Financing Development Cooperation in Northeast Asia

Author: 
Masahiro Kawai
JEL codes: 
Description: 
ADBI Working Paper Series
Abstract: 

This paper examines financing mechanisms to support infrastructure development and connectivity in Northeast Asia—comprising the Northeastern People’s Republic of China, Japan, the Democratic People’s Republic of Korea (DPRK), the Republic of Korea, Mongolia, and the Russian Far East. Although this subregion has developed the Greater Tumen Initiative, the extent of intergovernmental cooperation for cross-border infrastructure investment is not as strong as in other subregional cooperation programs in Asia, such as the Greater Mekong Subregion Program and the Central Asia Regional Economic Cooperation Program. Using various previously published estimates, this paper finds that the total infrastructure investment needs for the subregion excluding Japan and the Republic of Korea (in transport, energy, information and communication technology, and the environment) could be in the order of $63 billion per year over the next 10 years, and of this total governments in the subregion will have to mobilize external funding of $13 billion a year, focusing on national infrastructure projects in the DPRK and Mongolia and high-priority cross-border projects in Northeast Asia.

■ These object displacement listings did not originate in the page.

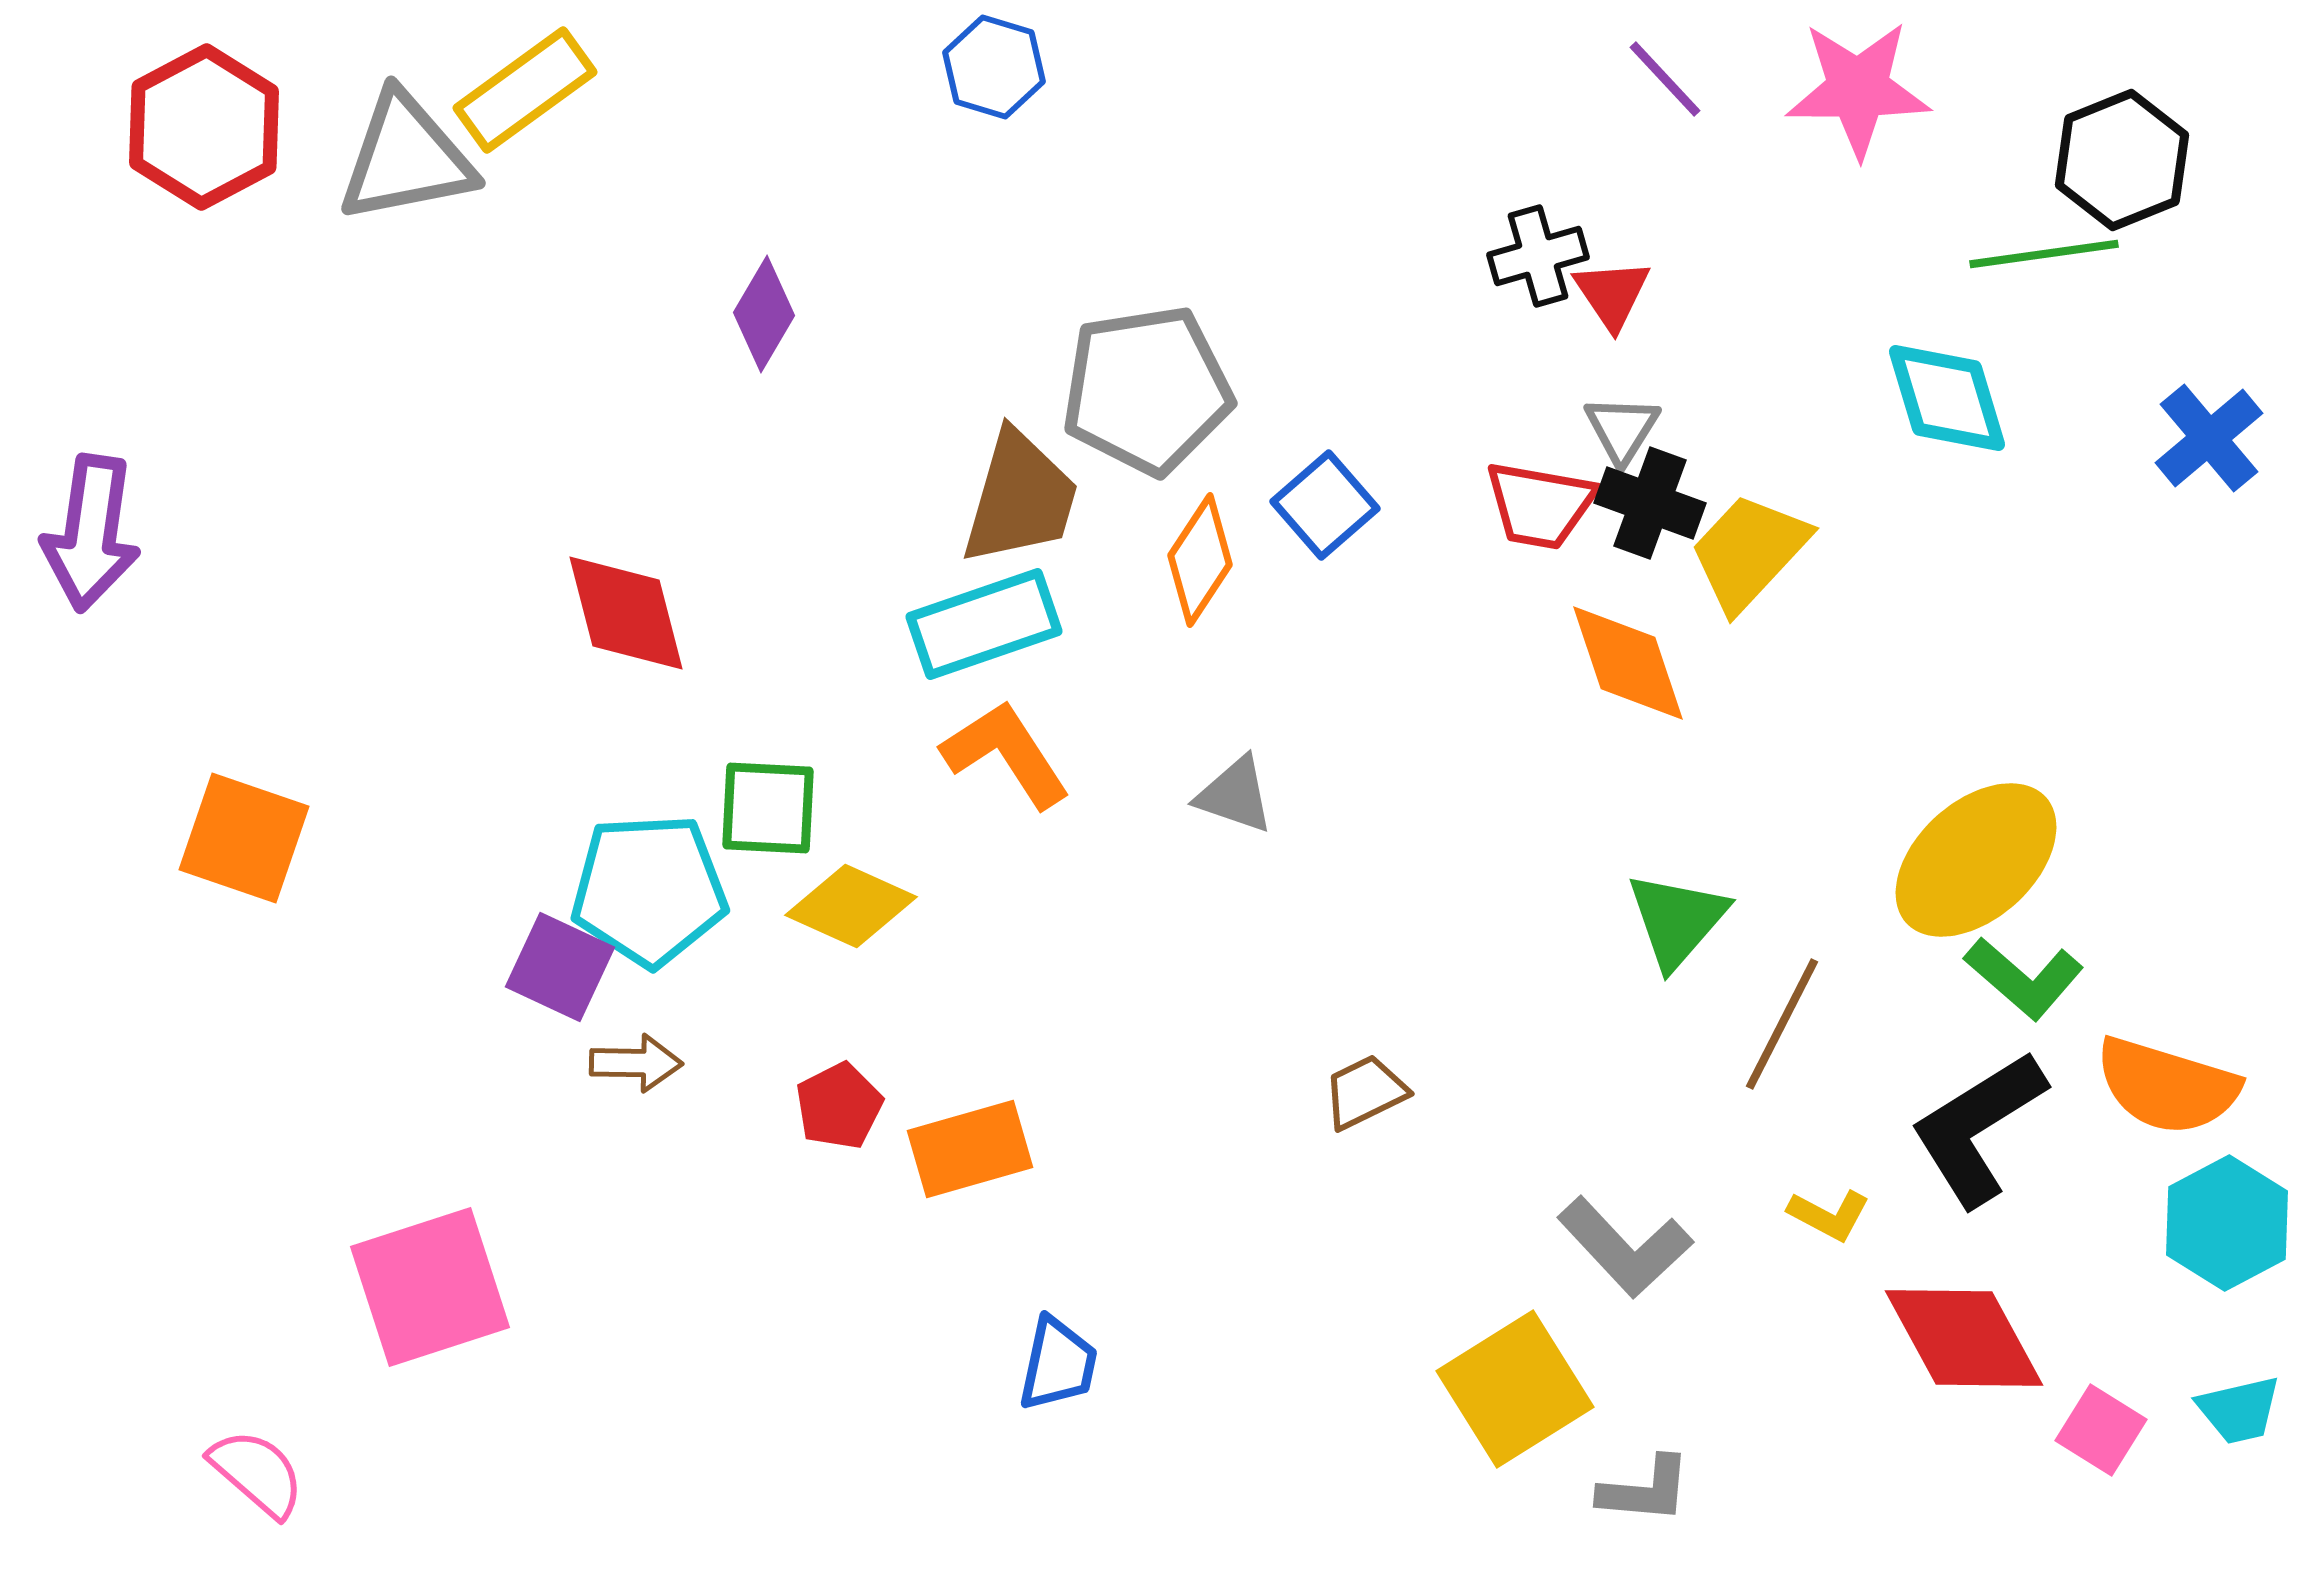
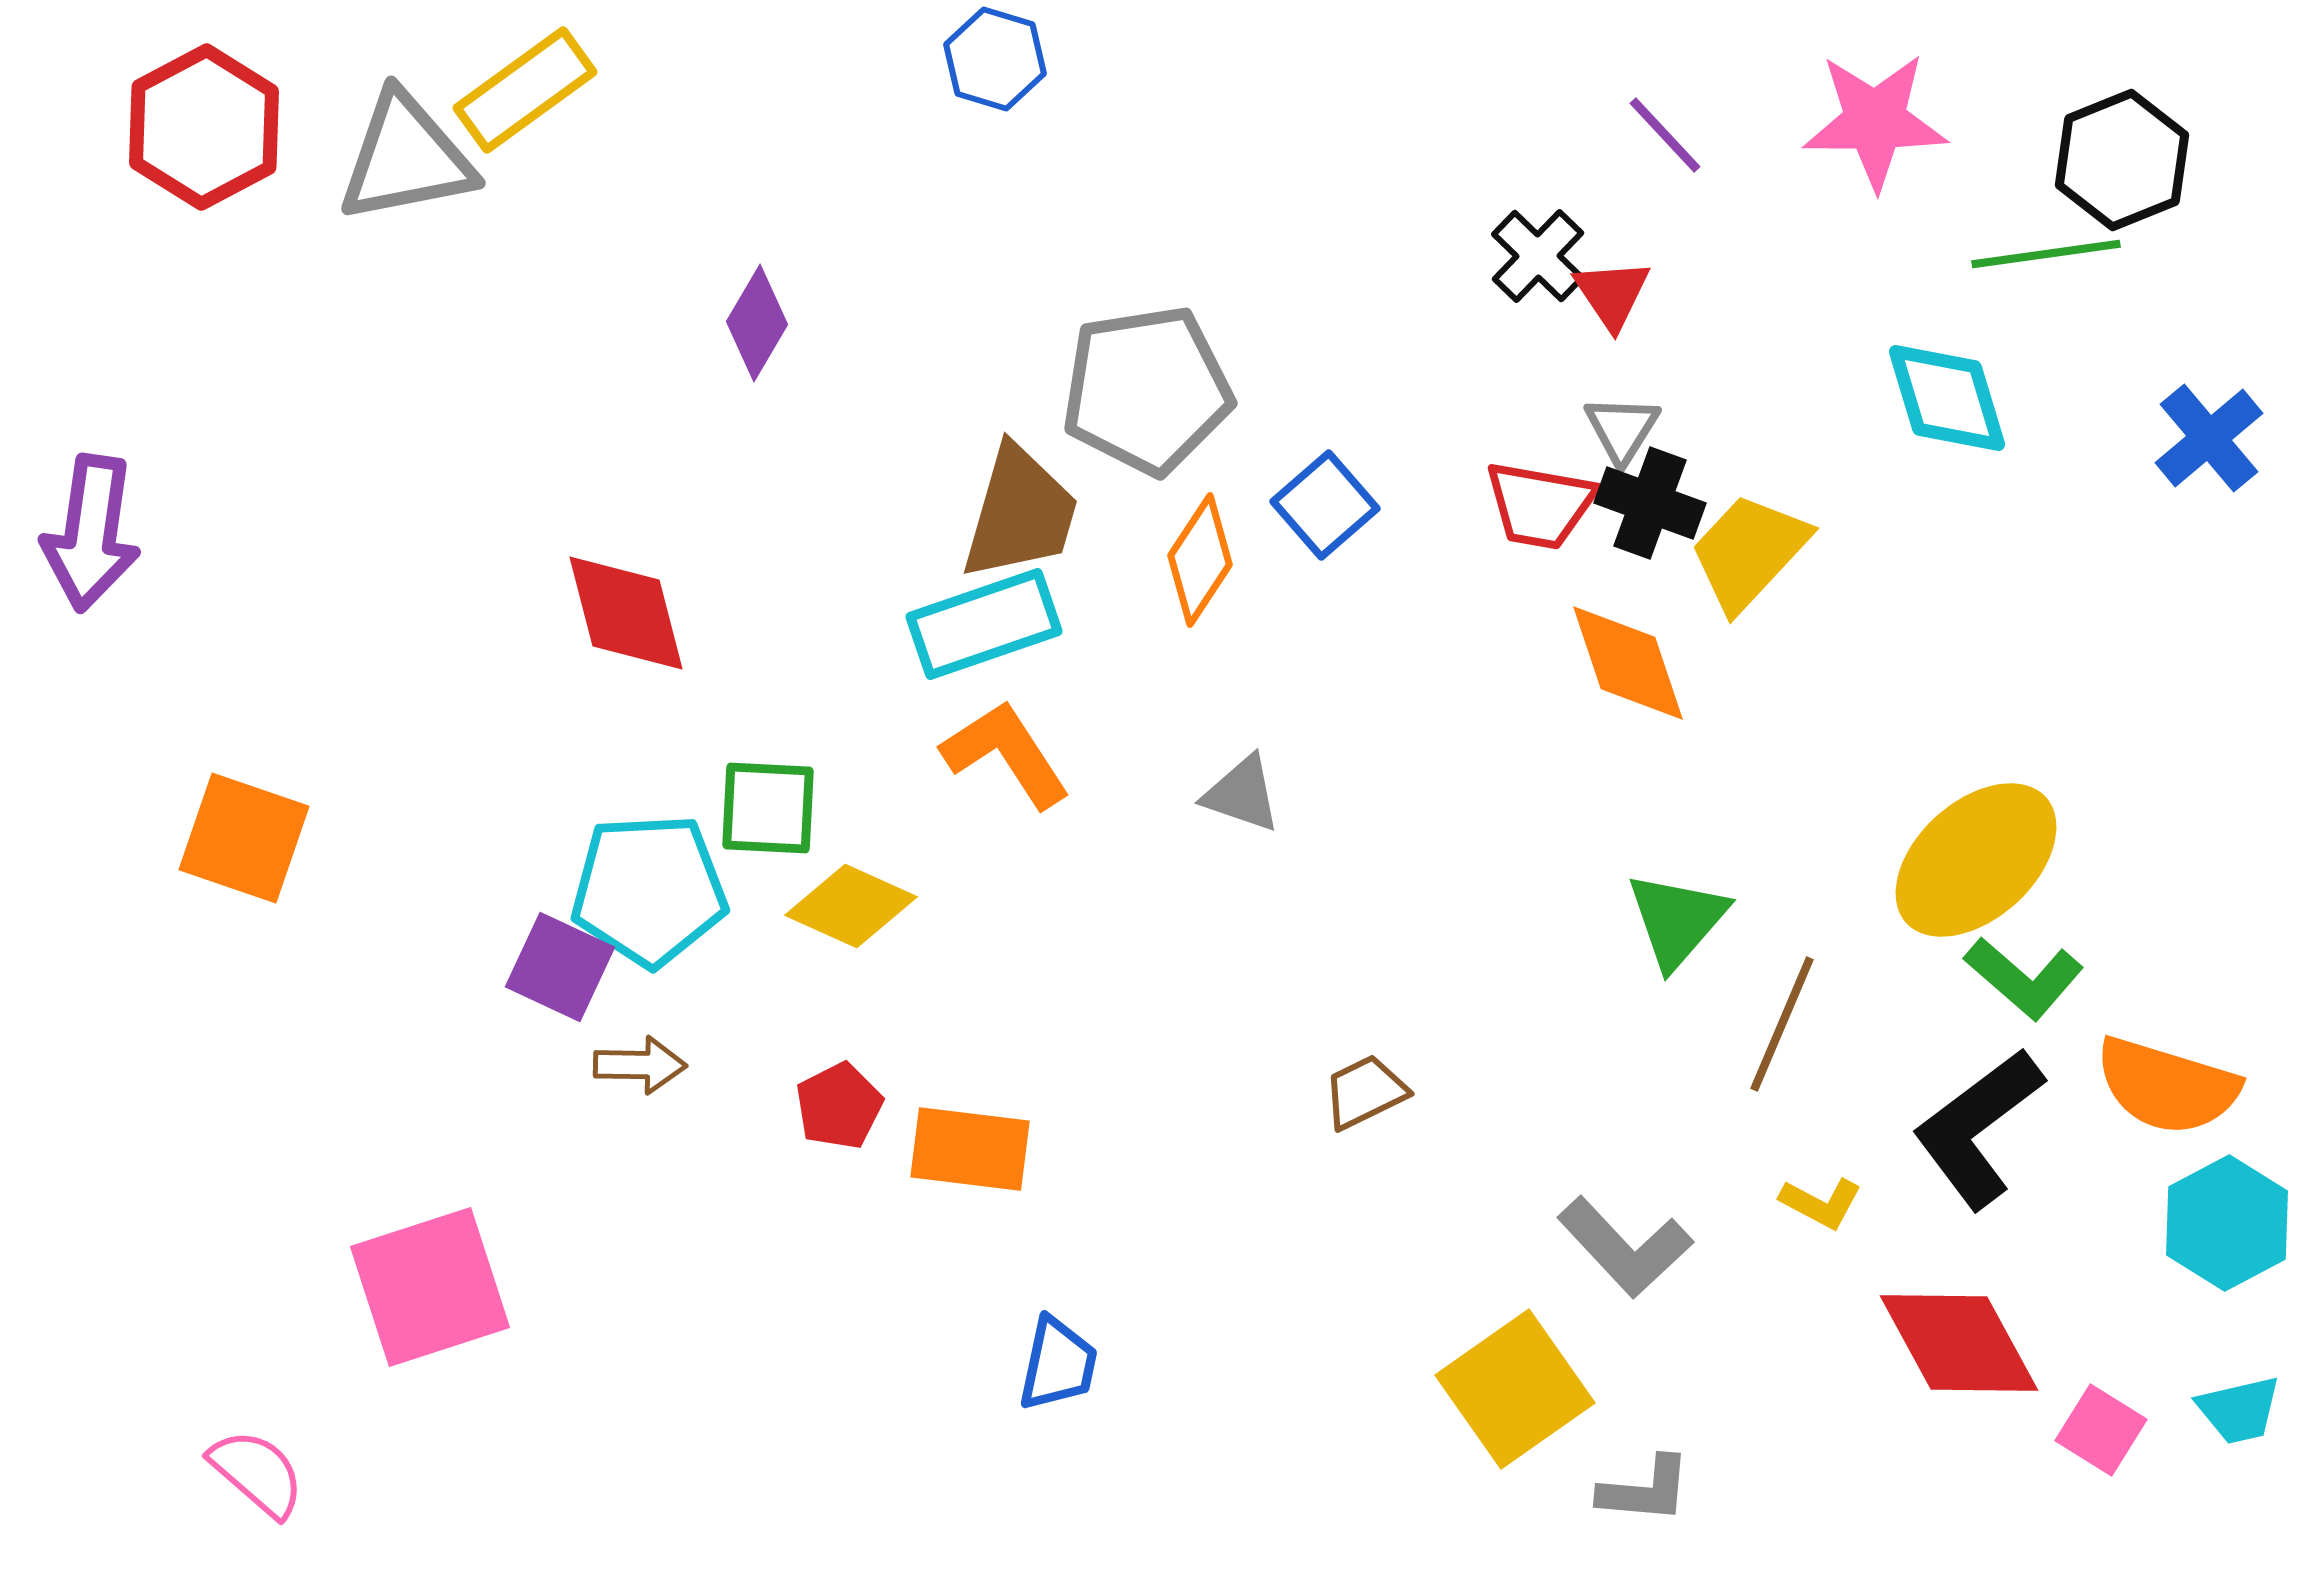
blue hexagon at (994, 67): moved 1 px right, 8 px up
purple line at (1665, 79): moved 56 px down
pink star at (1858, 89): moved 17 px right, 32 px down
green line at (2044, 254): moved 2 px right
black cross at (1538, 256): rotated 30 degrees counterclockwise
purple diamond at (764, 314): moved 7 px left, 9 px down
brown trapezoid at (1020, 498): moved 15 px down
gray triangle at (1235, 795): moved 7 px right, 1 px up
brown line at (1782, 1024): rotated 4 degrees counterclockwise
brown arrow at (636, 1063): moved 4 px right, 2 px down
black L-shape at (1978, 1128): rotated 5 degrees counterclockwise
orange rectangle at (970, 1149): rotated 23 degrees clockwise
yellow L-shape at (1829, 1215): moved 8 px left, 12 px up
red diamond at (1964, 1338): moved 5 px left, 5 px down
yellow square at (1515, 1389): rotated 3 degrees counterclockwise
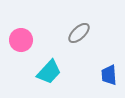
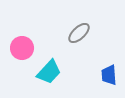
pink circle: moved 1 px right, 8 px down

The paper considers three options as a cooperative financing mechanism for the subregion: special and/or trust funds set up in the existing multilateral development banks (MDBs), a structured infrastructure investment fund supported by MDB(s), and a new subregional multilateral development bank. Then it suggests that the Northeast Asian governments may begin with setting up special and/or trust funds at the existing MDBs and move to creating an infrastructure investment fund, following the good example of the Association of Southeast Asian Nations Infrastructure Fund, once sufficient confidence and trust is built and the DPRK returns to the international community. The paper recommends against the establishment of a new development bank in the subregion.